Michelle Bachmann, the former congresswoman from Minnesota who ran for the Republican presidential nomination in 2012, was in Israel last week on a tour organized by the Christian conservative group Family Research Council. Late in the week, on a FRC radio program, Bachmann discussed the meaning of the recent intensification of violence in Israel and the West Bank. Her driving message: it’s more urgent than ever to convert as many Jews as possible to Christianity. Bachman explains:
“Almost every article in the paper” has to do with conflicts in Israel, Bachmann said, “and it ties with so much biblical prophecy. This week really was about biblical prophecy in many ways.
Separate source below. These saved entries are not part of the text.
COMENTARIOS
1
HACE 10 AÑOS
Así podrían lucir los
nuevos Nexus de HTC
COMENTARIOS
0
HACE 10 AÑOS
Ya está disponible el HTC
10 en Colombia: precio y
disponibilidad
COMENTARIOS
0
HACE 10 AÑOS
And we’re seeing as events are speeding up, events are speeding up so quickly right now, and we see how relevant the Bible is, and we’re reading our newspaper, at the same time we’re learning about these biblical events, and it’s literally day by day by day, we’re seeing the fulfillment of scripture right in front of our eyes, even while we’re on the ground.”
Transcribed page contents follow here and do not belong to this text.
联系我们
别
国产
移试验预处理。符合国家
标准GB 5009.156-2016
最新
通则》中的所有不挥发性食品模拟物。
“We recognize the shortness of the hour,” she said, “and that’s why we as a remnant want to be faithful in these days and do what it is that the Holy Spirit is speaking to each one of us, to be faithful in the Kingdom and to help bring in as many as we can — even among the Jews — share Jesus Christ with everyone that we possibly can because, again, He’s coming soon.”
Michelle Bachmann’s remarks calling for a renewed and aggressive effort to convert Jews to Christianity is offensive. Jews, like everyone else, should be allowed to practice their faith in this country and in Israel, without fear of being targeted by others. These are not the End of Days and her comments attributing the recent violence and terrorism in Israel to biblical prophecy is an insult to all those hurt by recent terrorist actions. Violence against Jews anywhere is not prophetic. We call on Republican leaders, and especially the presidential candidates, to make clear that Michelle Bachman doesn’t speak for them.